ECLI:NL:CRVB:2020:258

Centrale Raad van Beroep

Datum uitspraak
6 februari 2020
Publicatiedatum
6 februari 2020
Zaaknummer
18/4807 AW
Instantie
Centrale Raad van Beroep
Type
Uitspraak
Rechtsgebied
Bestuursrecht; Ambtenarenrecht
Procedures
  • Hoger beroep
Vindplaatsen
  • Rechtspraak.nl
AI samenvatting door LexboostAutomatisch gegenereerd

Bevoegdheid korpschef tot eervol ontslag wegens ziekte en re-integratie-inspanningen

In deze zaak heeft de Centrale Raad van Beroep op 6 februari 2020 uitspraak gedaan in hoger beroep tegen een eerdere uitspraak van de rechtbank Den Haag. De appellant, een ambtenaar bij de politie, had hoger beroep ingesteld tegen het besluit van de korpschef van politie om hem eervol ontslag te verlenen wegens ziekte. De Raad oordeelde dat de korpschef bevoegd was om dit ontslag te verlenen en dat er geen gronden waren voor het oordeel dat de korpschef niet in redelijkheid van deze bevoegdheid gebruik had kunnen maken.

De appellant had eerder een ontslagbesluit ontvangen op 14 juli 2017, waarin hem per 1 september 2017 eervol ontslag werd verleend wegens ongeschiktheid tot het verrichten van arbeid door ziekte.
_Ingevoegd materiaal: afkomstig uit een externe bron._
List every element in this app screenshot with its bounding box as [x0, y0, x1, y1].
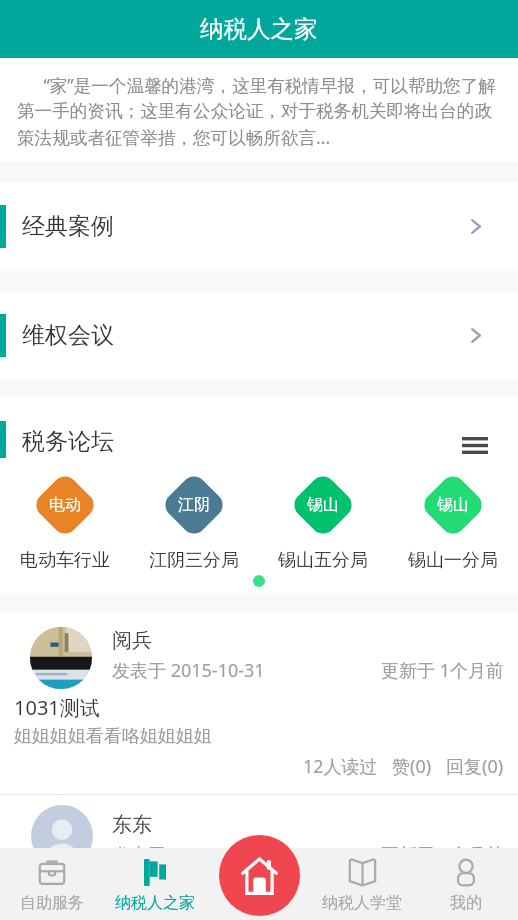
- button[interactable]: 阅兵: [0, 613, 518, 794]
- button[interactable]: 我的: [414, 848, 518, 920]
- button[interactable]: 纳税人之家: [103, 848, 206, 920]
- staticText: 锡山: [307, 495, 339, 515]
- button[interactable]: 江阴: [129, 475, 258, 572]
- staticText: 发表于 2015-10-31: [112, 658, 265, 683]
- staticText: 12人读过: [303, 754, 378, 779]
- staticText: 更新于 1个月前: [381, 842, 504, 867]
- staticText: 锡山一分局: [408, 549, 498, 572]
- button[interactable]: 维权会议: [0, 291, 518, 379]
- staticText: 纳税人之家: [200, 14, 318, 44]
- button[interactable]: 电动: [0, 475, 129, 572]
- staticText: 赞(0): [392, 754, 432, 779]
- staticText: 经典案例: [22, 212, 114, 241]
- staticText: 更新于 1个月前: [381, 658, 504, 683]
- staticText: 1031测试: [14, 694, 100, 721]
- button[interactable]: 经典案例: [0, 182, 518, 271]
- staticText: 江阴: [178, 495, 210, 515]
- button[interactable]: 锡山: [258, 475, 388, 572]
- button[interactable]: 首页: [219, 835, 300, 916]
- staticText: 发表于 2015-10-30: [112, 842, 265, 867]
- staticText: 阅兵: [112, 628, 152, 653]
- staticText: “家”是一个温馨的港湾，这里有税情早报，可以帮助您了解 第一手的资讯；这里有公众…: [17, 73, 496, 150]
- staticText: 纳税人学堂: [322, 893, 402, 913]
- staticText: 我的: [450, 893, 482, 913]
- staticText: 姐姐姐姐看看咯姐姐姐姐: [14, 725, 212, 748]
- staticText: 江阴三分局: [149, 549, 239, 572]
- staticText: 电动车行业: [20, 549, 110, 572]
- button[interactable]: 自助服务: [0, 848, 103, 920]
- staticText: 自助服务: [20, 893, 84, 913]
- staticText: 电动: [49, 495, 81, 515]
- staticText: 东东: [112, 812, 152, 837]
- staticText: 锡山: [437, 495, 469, 515]
- button[interactable]: 纳税人学堂: [310, 848, 414, 920]
- button[interactable]: 东东: [0, 795, 518, 920]
- button[interactable]: 锡山: [388, 475, 518, 572]
- staticText: 维权会议: [22, 321, 114, 350]
- staticText: 回复(0): [446, 754, 504, 779]
- staticText: 税务论坛: [22, 427, 114, 456]
- staticText: 纳税人之家: [115, 893, 195, 913]
- staticText: 锡山五分局: [278, 549, 368, 572]
- button[interactable]: 菜单: [458, 428, 492, 462]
De rechtbank had het beroep van de appellant tegen het bestreden besluit ongegrond verklaard, waarbij werd overwogen dat de korpschef voldoende inspanningen had verricht om de appellant te re-integreren of te herplaatsen in passende arbeid. De Raad bevestigde deze conclusie en voegde daaraan toe dat de korpschef aan de wettelijke vereisten voldeed, zoals vastgelegd in artikel 94 van het Besluit algemene rechtspositie politie (Barp).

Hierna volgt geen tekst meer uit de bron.